O ministro Jorge Mussi, do Tribunal Superior Eleitoral (TSE), descartou a ação movida pela campanha do presidente eleito Jair Bolsonaro (PSL) que pedia a cassação dos direitos políticos do candidato derrotado do PT, Fernando Haddad, e sua vice, Manuela D’Ávila (PCdoB), devido ao que a campanha do capitão da reserva classificou de “showmícios” realizados pelo cantor inglês Roger Waters no Brasil em favor do petista.
Os sócios da produtora T4F, responsável pela turnê do artista, também foram alvo da contestação, com o pedido de quebra de sigilo bancário e apresentação de documentação contábil da empresa, para averiguar a relação das apresentações com a Lei Rouanet.

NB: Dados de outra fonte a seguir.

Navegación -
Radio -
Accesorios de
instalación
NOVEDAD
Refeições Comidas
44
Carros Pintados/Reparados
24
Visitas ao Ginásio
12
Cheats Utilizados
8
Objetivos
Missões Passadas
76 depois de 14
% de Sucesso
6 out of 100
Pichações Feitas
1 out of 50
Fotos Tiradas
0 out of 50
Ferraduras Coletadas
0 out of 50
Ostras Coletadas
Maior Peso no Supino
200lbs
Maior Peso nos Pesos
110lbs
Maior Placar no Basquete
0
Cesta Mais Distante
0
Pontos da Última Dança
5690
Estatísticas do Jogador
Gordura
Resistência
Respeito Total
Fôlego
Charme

No entendimento do magistrado, a ação de investigação judicial eleitoral foi extinta porque, conforme entendimento prévio da corte, “sanções de inelegibilidade e cassação do registro ou diploma, previstas na Lei Complementar nº 64/90, não podem ser cominadas a pessoas jurídicas”, como pleitearam os representantes de Jair Bolsonaro. A decisão, que ainda pode ser contestada, foi proferida nesta terça (30).
Em seu primeiro despacho, Mussi havia excluída da ação a coligação encabeçada por Haddad, mas aceitou analisar as acusações da campanha de Bolsonaro de que a passagem da turnê mundial de Waters pelo Brasil visou beneficiar a candidatura de Haddad e implicou em caixa dois de campanha e financiamento empresarial, o que é proibido por lei.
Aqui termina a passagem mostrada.